The present invention relates to an image forming method and image forming apparatus, particularly to an image forming method and image forming apparatus when the image forming apparatus is connected with a finisher for applying processing of finishing such as stapling.
When images of a plurality of documents have been formed by an image forming apparatus such as a copying machine, sheets are collated for each copy and are bound by stapling (staple-finishing) in some cases.
In this case, a finisher is placed adjacent to the image forming apparatus proper and the transfer sheet ejected from the image forming apparatus proper is received by the finisher, which applies processing of staple-finishing.
When such staple finishing is performed, one of the four corners of the document is specified if one-point binding (corner stapling) is used. When two-point binding (lateral stapling) is used, any one of four edges is specified.
To cope with the staple position specified by the user, the finisher must be designed to permit stapling on any one of the four corners or edges of the sheet. To put it another way, the user has been unable to specify a desired staple position when a finisher is capable of stapling on one position or one side (edge) alone, according to the prior art.
To provide an apparatus capable of stapling at any one of the four corners or edges, the staple mechanism is complicated and the stapling apparatus is costly.
To solve this problem, a proposal has been made in JP 06-255283, wherein an image is formed after the image is rotated by image processing in order to staple a transfer sheet at a desired position using a finisher where stapling position is restricted.
For the direction of the transfer sheet or image at the time of ejection, JP 2003-162101 given below discloses the art of ejecting the transfer sheet ejected wherein its specified side—either the obverse or reverse side—is kept to face upward, when a finisher is connected.
JP 2001-075421 given below introduces an art of processing the image rotation, independently of the direction of the document to be set, wherein an image is formed on the transfer sheet placed in a fixed direction, and the direction of the set document (lateral direction or longitudinal direction) is adjusted, whereby an image is formed and the sheet is ejected.
Incidentally, when an image forming apparatus of this type is used, the transfer sheets with an image formed thereon are taken up in a bundle and are set on a separate cutting machine in some cases. In this case, when sheets are taken out of the image forming apparatus in the direction suited for being set on the cutting machine, the work efficiency is drastically improved.

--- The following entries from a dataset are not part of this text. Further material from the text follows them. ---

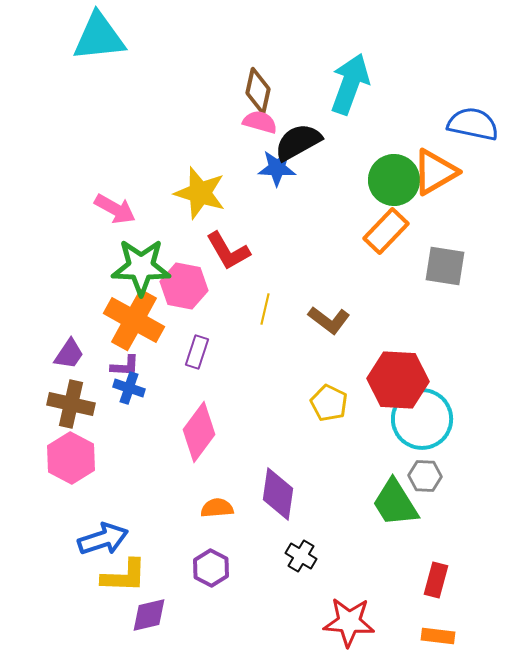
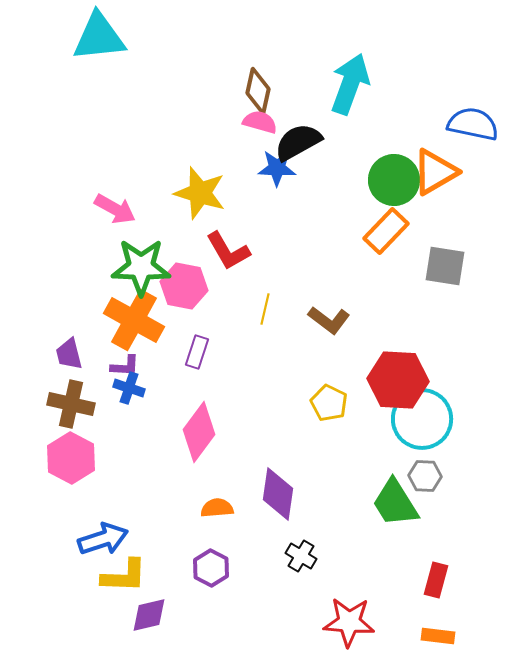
purple trapezoid at (69, 354): rotated 132 degrees clockwise
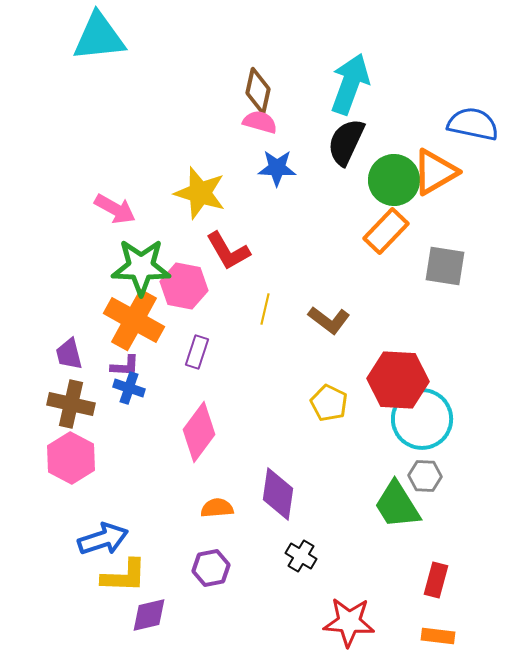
black semicircle at (298, 142): moved 48 px right; rotated 36 degrees counterclockwise
green trapezoid at (395, 503): moved 2 px right, 2 px down
purple hexagon at (211, 568): rotated 21 degrees clockwise
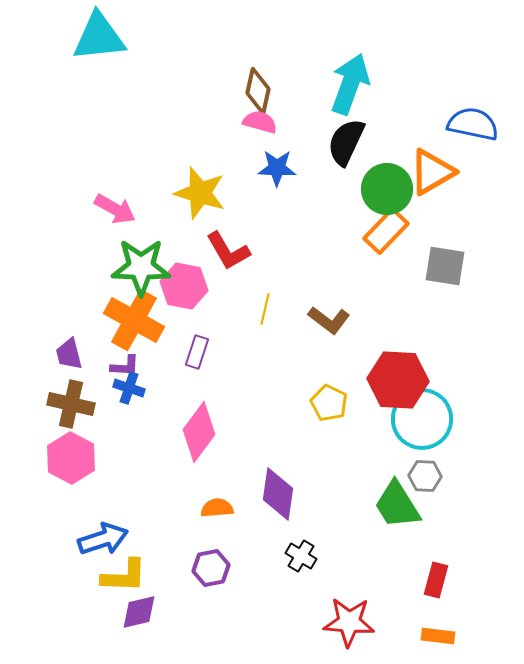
orange triangle at (435, 172): moved 3 px left
green circle at (394, 180): moved 7 px left, 9 px down
purple diamond at (149, 615): moved 10 px left, 3 px up
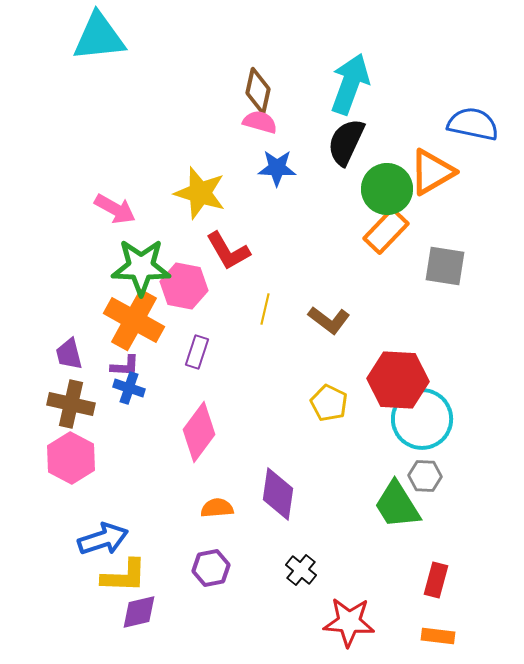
black cross at (301, 556): moved 14 px down; rotated 8 degrees clockwise
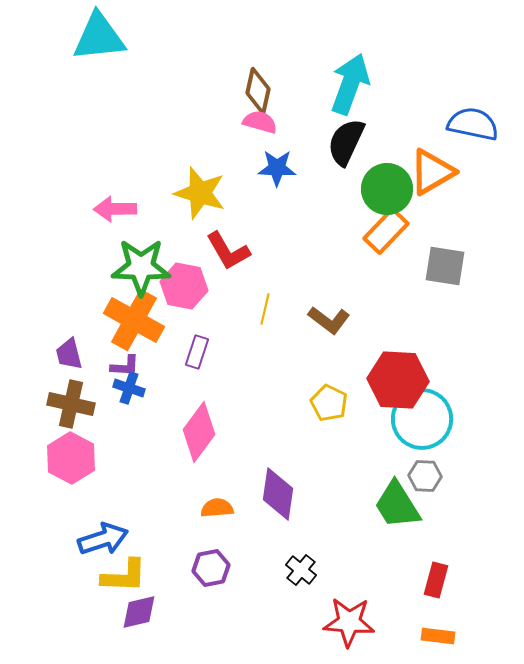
pink arrow at (115, 209): rotated 150 degrees clockwise
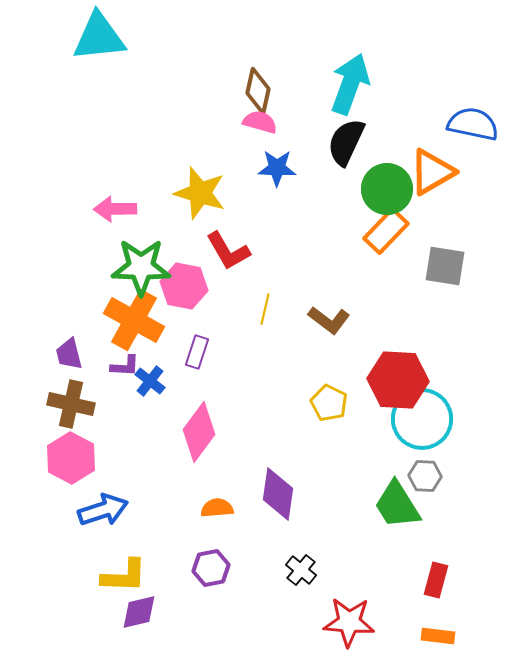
blue cross at (129, 388): moved 21 px right, 7 px up; rotated 20 degrees clockwise
blue arrow at (103, 539): moved 29 px up
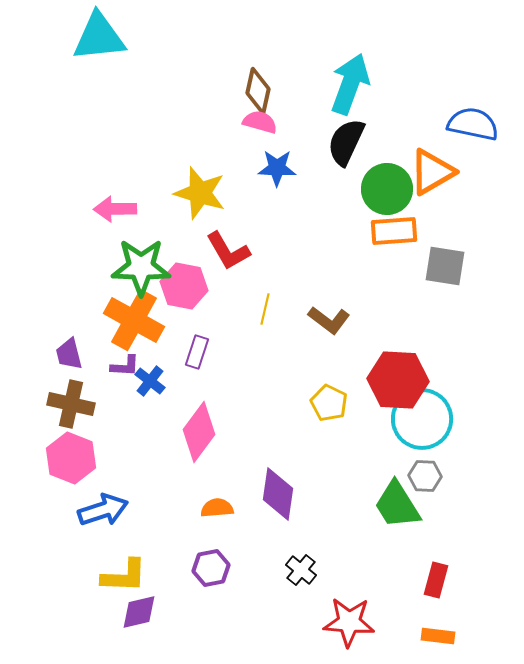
orange rectangle at (386, 231): moved 8 px right; rotated 42 degrees clockwise
pink hexagon at (71, 458): rotated 6 degrees counterclockwise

The art disclosed JP 06-255283 and JP 2003-162101 is satisfactory to the extent of specifying the obverse or reverse side of the transfer sheet, and automatically rotating an image conforming to the stapling. However, it fails to arrange the direction of the image that facilitates removal of the transfer sheet.
According to the art described in JP 2001-075421, the direction of the transfer sheet is simply kept constant, independently of the direction of the original. It fails to provide the direction of the image that facilitates the re-setting of a bundle of transfer sheets on another finisher or to the removal of the bundle of transfer sheet.